[Transcribed page contents]
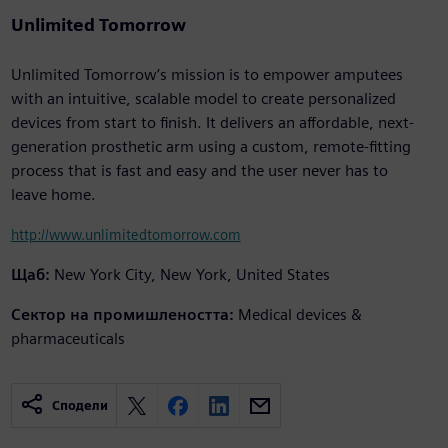
Unlimited Tomorrow
Unlimited Tomorrow’s mission is to empower amputees
with an intuitive, scalable model to create personalized
devices from start to finish. It delivers an affordable, next-
generation prosthetic arm using a custom, remote-fitting
process that is fast and easy and the user never has to
leave home.
http://www.unlimitedtomorrow.com
Щаб:
New York City, New York, United States
Сектор на промишлеността:
Medical devices &
pharmaceuticals
Сподели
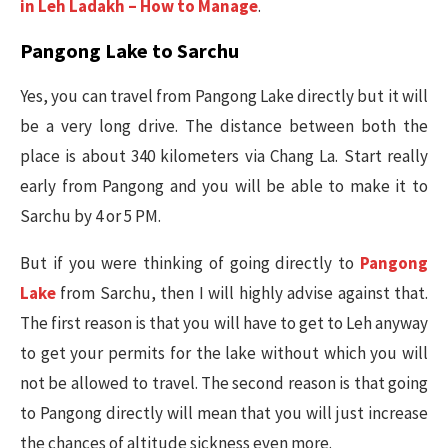
in Leh Ladakh – How to Manage
.
Pangong Lake to Sarchu
Yes, you can travel from Pangong Lake directly but it will
be a very long drive. The distance between both the
place is about 340 kilometers via Chang La. Start really
early from Pangong and you will be able to make it to
Sarchu by 4 or 5 PM.
But if you were thinking of going directly to
Pangong
Lake
from Sarchu, then I will highly advise against that.
The first reason is that you will have to get to Leh anyway
to get your permits for the lake without which you will
not be allowed to travel. The second reason is that going
to Pangong directly will mean that you will just increase
the chances of altitude sickness even more.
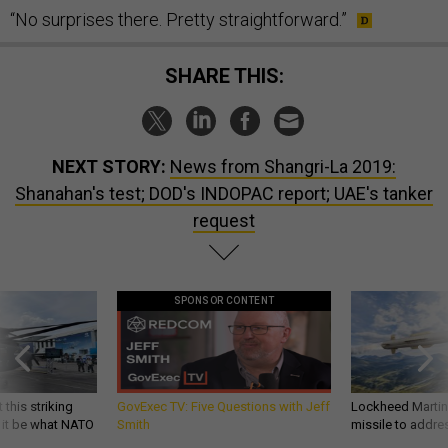
“No surprises there. Pretty straightforward.”
SHARE THIS:
NEXT STORY:
News from Shangri-La 2019:
Shanahan's test; DOD's INDOPAC report; UAE's tanker
request
SPONSOR CONTENT
 this striking
GovExec TV: Five Questions with Jeff
Lockheed Martin 
d it be what NATO
Smith
missile to addre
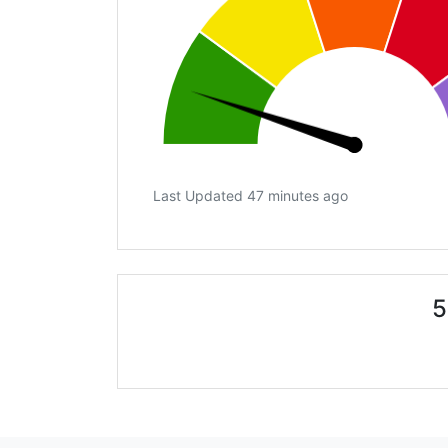
Last Updated 47 minutes ago
5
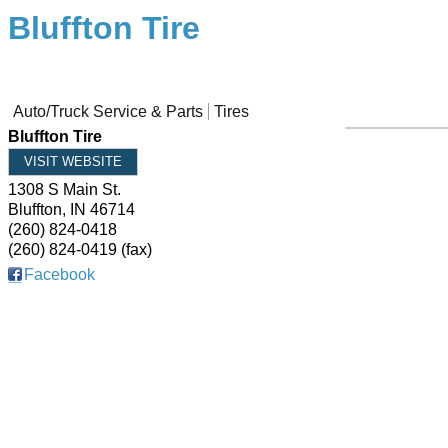
Bluffton Tire
Auto/Truck Service & Parts
Tires
Bluffton Tire
VISIT WEBSITE
1308 S Main St.
Bluffton
,
IN
46714
(260) 824-0418
(260) 824-0419 (fax)
Facebook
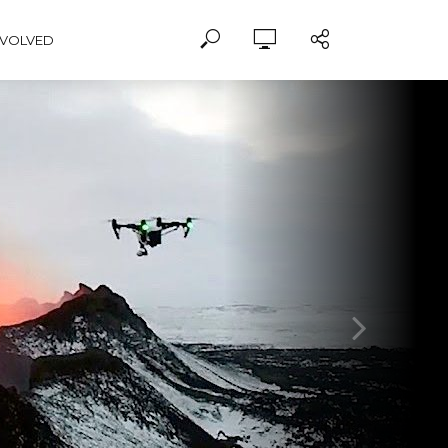
NVOLVED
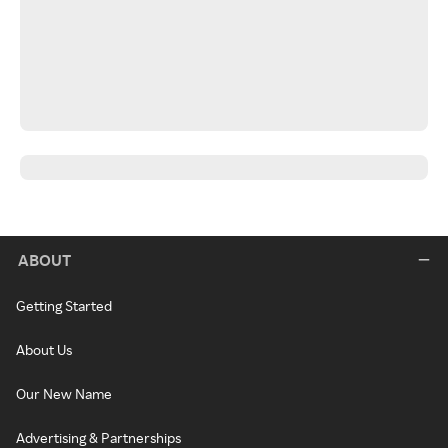
ABOUT
Getting Started
About Us
Our New Name
Advertising & Partnerships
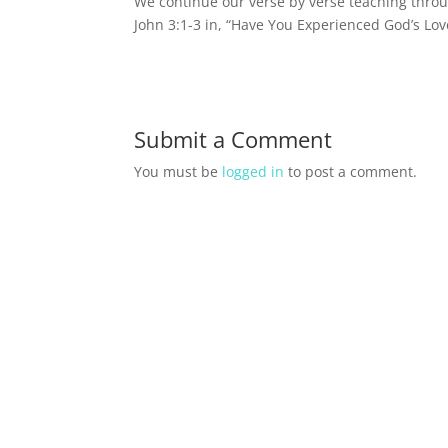
We continue our verse by verse teaching throu
John 3:1-3 in, “Have You Experienced God’s Lov
Submit a Comment
You must be
logged in
to post a comment.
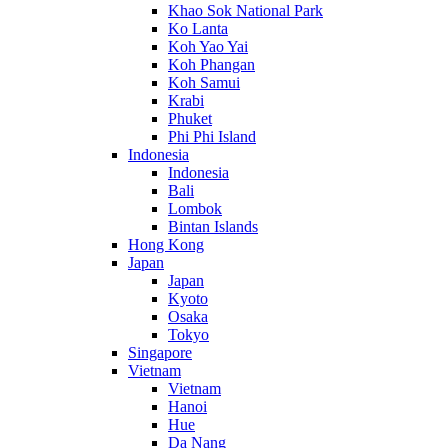
Khao Sok National Park
Ko Lanta
Koh Yao Yai
Koh Phangan
Koh Samui
Krabi
Phuket
Phi Phi Island
Indonesia
Indonesia
Bali
Lombok
Bintan Islands
Hong Kong
Japan
Japan
Kyoto
Osaka
Tokyo
Singapore
Vietnam
Vietnam
Hanoi
Hue
Da Nang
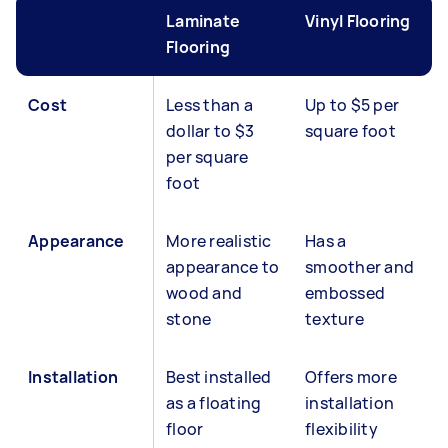
Laminate
Vinyl Flooring
Flooring
Cost
Less than a
Up to $5 per
dollar to $3
square foot
per square
foot
Appearance
More realistic
Has a
appearance to
smoother and
wood and
embossed
stone
texture
Installation
Best installed
Offers more
as a floating
installation
floor
flexibility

## TASK INSTRUCTIONS
Each of the lines from the one holding "Less than a" through the final line of the entries is to be set down exactly, and no others.

## EXERCISE RESPONSE
Less than a
Up to $5 per
dollar to $3
square foot
per square
foot
Appearance
More realistic
Has a
appearance to
smoother and
wood and
embossed
stone
texture
Installation
Best installed
Offers more
as a floating
installation
floor
flexibility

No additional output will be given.